I’ve been having a number of discussions about how successful the OECD project on Tax and Development has been and the challenges it faces. It was clear from inception that the inherent challenge in the project is that the interests of developed countries do not coincide with those of developing countries in many policy areas. As a result the project is only customer driven to the extent it coincides with the interests of developing countries.
The genesis of the project was the competition to be the global standard setter in taxation amongst multilateral organisations in a period when different tax treatments were giving rise to more disputes between countries .Given the change in the global economy balance starting roughly 10 years ago, these multilateral organisations have all sought to be key players in setting standards. However, none of them have a position where they can do this in an inclusive way due to their constituencies.
The OECD has represented the developed world since its inception in 1961 and its global tax standards are unsurprisingly focussed on its members who are largely capital exporters and owners of significant intellectual property. Before tax and development came along it was concerned with the allocation of taxing rights within its members. Due to the sophistication of its member nations economies, the standards are detailed and complex.
The UN tax committee seeks to represent the interests of the developing nations ( G77 ). It takes different positions on tax to the OECD with a greater emphasis on host country taxation. The development of some developing economies has created economies with great economic strength and importance in the global economy such as China, India, etc. These countries form a group which has different tax policy interests to both OECD and developing countries.
The IMF and World Bank focus on aid to developing countries, but this includes advice on tax systems and tax policy.
This new world order has led to the OECD trying to ensure that the UN does not become the lead standard setter in this area and that OECD retains this role. The OECD has engaged with BRICS and G77 because it has to, and needs to stop the UN, but its starting point is the interests of its members and persuading others to accept OECD standards, policies and projects such as BEPS.
Speaking to tax authorities in developing countries their concern has been that the various projects under the auspices of the OECD have only allowed their participation when policy issues have largely been determined.
This is corroborated by The Independent Commission on Aid Impact in its recent report “UK aid’s contribution to tackling tax avoidance and evasion” published 27 September 2016 http://icai.independent.gov.uk/report/tax/states:
“DFID’s efforts to make the international standard-setting processes more inclusive of developing countries were, nonetheless, only partially successful. DFID supported the participation of developing countries in various G20 and OECD processes, including the OECD Tax and Development Task Force and the Global Forum on Transparency and Exchange of Information. However, key stakeholders from both OECD and developing countries agree that developing countries gained little practical influence over the new standards. Consultations with developing countries occurred late in the process, when the priorities had already been agreed.”
It goes on to state:
“DFID has helped developing countries to participate in various international tax processes; however, their ability to influence the content of the new standards was limited, and the international tax reform agenda failed to address a number of important issues for DFID’s partner countries.
We found that DFID does not have a clear approach to promoting ‘policy coherence for development’ in the tax area. It has not assessed areas of potential tension between UK tax policies and the needs of developing countries, nor made explicit decisions as to which issues to raise in cross-government dialogue.

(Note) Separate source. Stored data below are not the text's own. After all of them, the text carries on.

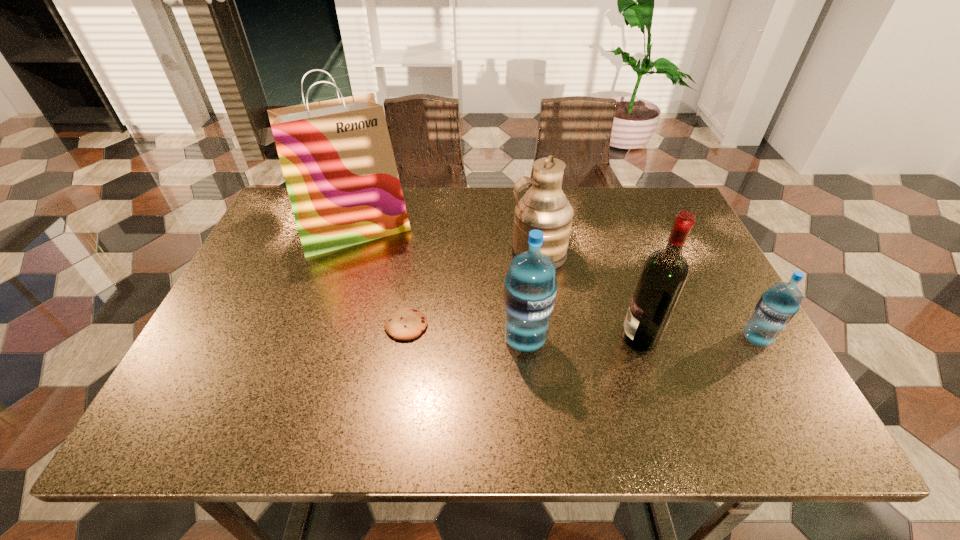 Where is `the left water bottle`? the left water bottle is located at coordinates (530, 288).

Where is `the rightmost object`? The height and width of the screenshot is (540, 960). the rightmost object is located at coordinates (776, 308).

The width and height of the screenshot is (960, 540). I want to click on the fifth tallest object, so click(x=776, y=308).

You are a GUI agent. You are given a task and a screenshot of the screen. Output one action in this format:
    pyautogui.click(x=<x>, y=<y>)
    Task: Click on the shopping bag
    This screenshot has width=960, height=540.
    Given the screenshot: What is the action you would take?
    pyautogui.click(x=336, y=155)

You are a GUI agent. You are given a task and a screenshot of the screen. Output one action in this format:
    pyautogui.click(x=<x>, y=<y>)
    Task: Click on the shortest object
    
    Given the screenshot: What is the action you would take?
    pyautogui.click(x=406, y=324)

At what (x,y) coordinates should I click in order to perform the action: click on pitcher. Please return your answer as a coordinate pair (x, y). The height and width of the screenshot is (540, 960). Looking at the image, I should click on (545, 207).

This screenshot has height=540, width=960. What are the coordinates of `the second object from right to left` in the screenshot? It's located at (664, 273).

This screenshot has width=960, height=540. What are the coordinates of `vacant region located on the left of the taller water bottle` in the screenshot? It's located at (326, 340).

Our evidence suggests that DFID has not actively pursued policy coherence for development in the tax arena. A number of policy positions taken by the UK government, including a strong commitment to tax transparency, have been helpful to developing countries. However, the literature suggests that there are potential areas of tension between UK policies and developing country interests, including those concerning international tax competition and bilateral tax treaties.”
This sums up the inherent problem at the heart of the OECD project on Tax and Development. While some elements of the work will benefit developing countries like tax transparency, there is a conflict between the economic interests of most developed and developing countries in the allocation of taxing rights. DFID finds itself in a difficult position as it does not control the OECD process.
This conflict is exacerbated by the insistence by the OECD that developing countries adhere to tax standards which are too complex for the tax administrations in some countries due to their lack of resources. Promoting these standards may indeed weaken the position of some developing country tax administrations when faced with the resources of multinationals operating in their countries. I proposed that a simpler version of the standards should be produced which could be used for allocating taxing rights between developing countries and between developed and developing countries at the beginning of the BEPS process, but this was rejected by OECD.
A number of commentators have suggested that it would be in the interest of developing country tax administrations if cross border transactions were taxed on a safe harbour basis for a transitional period of time. So long as this was accepted by OECD countries and BRICs, etc then this could be a practical way to proceed. It would also allow developing countries to focus resources on other aspects of capacity building in tax (which I will write about shortly).
The world does need global tax standards to ensure the allocation of taxing rights between countries and to avoid double taxation. Given the evolution of the global economy, this has to be global. However, there is a danger in the current quasi-colonial approach to the process with the developed world determining the standards and telling the rest of the world what is best for them. This may be in the interests of OECD member countries, it is questionable whether it is a robust long term approach.